Par ailleurs, des voix de plus en plus nombreuses se font entendre au Royaume-Uni pour la tenue d’un autre référendum sur l’appartenance ou non du Royaume-Uni à l’Union européenne.
Là aussi, un tel scénario est peu probable.
D’une part, parce que la première ministre May s’est toujours engagée à respecter la volonté populaire et démocratique du référendum du 23 juin 2016, c’est-à-dire une sortie du pays de l’Union.
D’autre part, parce que les dirigeants du parti travailliste -la formation politique qui pourrait prendre le pouvoir advenant une élection précipitée- sont plutôt «eurosceptiques», donc très critiques de l’Union européenne, comme le souligne le quotidien français Le Monde.
Bref, les astres semblent de plus en plus alignés pour un Brexit «dur»,
Du reste, plusieurs pays européens s’y préparent intensivement depuis le rejet de l’entente de Theresa May par le parlement britannique, le 16 janvier.
La France vient de déclencher un plan national sur lequel le gouvernement travaille depuis avril qui prévoit entre autres pour 50 millions d’euros (75 M$CA) de travaux d’aménagement dans les ports et les aéroports, sans parler de l’embauche de douaniers et de vétérinaires.
Car, sans accord avec l’UE, les exportations britanniques seront soumises à des tarifs douaniers et à des inspections comme le sont les produits des pays qui n’ont aucun lien privilégié avec le marché européen.
Cette situation crée de l’incertitude chez les entreprises européennes présentes dans plusieurs pays d’Europe, incluant le Royaume-Uni, et qui ont une chaîne d’approvisionnement en juste-à-temps, selon le Wall Street Journal.
C’est notamment le cas la pharmaceutique française Sonafi.
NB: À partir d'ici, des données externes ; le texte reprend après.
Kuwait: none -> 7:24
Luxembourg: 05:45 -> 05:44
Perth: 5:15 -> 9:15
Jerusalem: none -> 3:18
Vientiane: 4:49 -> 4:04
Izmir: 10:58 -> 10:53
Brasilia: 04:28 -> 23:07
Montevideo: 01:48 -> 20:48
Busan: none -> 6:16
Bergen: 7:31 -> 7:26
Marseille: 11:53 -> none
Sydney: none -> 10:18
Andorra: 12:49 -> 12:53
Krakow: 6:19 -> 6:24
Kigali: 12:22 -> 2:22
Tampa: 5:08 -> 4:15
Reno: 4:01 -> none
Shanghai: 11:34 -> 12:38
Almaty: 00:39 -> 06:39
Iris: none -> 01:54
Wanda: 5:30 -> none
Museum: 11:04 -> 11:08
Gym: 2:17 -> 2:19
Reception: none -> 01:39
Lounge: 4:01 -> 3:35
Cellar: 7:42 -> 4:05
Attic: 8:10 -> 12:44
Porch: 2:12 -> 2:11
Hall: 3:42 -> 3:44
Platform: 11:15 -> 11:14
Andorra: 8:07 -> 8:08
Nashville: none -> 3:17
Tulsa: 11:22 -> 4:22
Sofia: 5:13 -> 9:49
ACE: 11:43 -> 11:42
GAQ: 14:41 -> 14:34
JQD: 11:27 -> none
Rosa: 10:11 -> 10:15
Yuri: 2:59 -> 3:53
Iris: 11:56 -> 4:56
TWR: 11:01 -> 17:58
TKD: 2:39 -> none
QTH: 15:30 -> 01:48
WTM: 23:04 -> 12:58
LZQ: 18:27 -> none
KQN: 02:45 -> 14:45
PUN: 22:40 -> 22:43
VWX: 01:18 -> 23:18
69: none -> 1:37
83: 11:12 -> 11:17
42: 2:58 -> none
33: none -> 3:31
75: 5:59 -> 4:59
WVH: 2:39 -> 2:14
Ses établissements au Royaume-Uni expédient régulièrement des médicaments et des vaccins dans ses usines situées sur le continent européen.
Le Royaume-Uni devient un tremplin moins intéressant
Un Brexit «dur» crée aussi des maux de tête aux entreprises canadiennes qui sont présentes au Royaume-Uni et qui se servent de ce pays comme d’un tremplin pour le marché européen.
Bien entendu, une fois le Brexit finalisé, elles pourront continuer à vendre leurs produits dans le marché de l’Union européenne. Par contre, elles devront payer des tarifs et se soumettre à des inspections quand leurs produits entreront dans le marché commun.
Il est difficile d’imaginer qu’une sortie du Royaume-Uni sans aucun accord puisse durer très longtemps.
La pression sera très forte des deux côtés de la Manche pour que Londres et Bruxelles concluent à terme un accord de libre-échange étant donné l’intégration économique et financière du Royaume-Uni avec le marché européen.
On assistera aussi probablement à la même chose entre le Canada et le Royaume-Uni, dont les liens politiques, économiques et culturels sont très forts.
Mais cela prendra un certain temps.
C’est pourquoi, à court et à moyen termes, les entreprises et les investisseurs canadiens ont tout intérêt à se préparer à un Brexit «dur».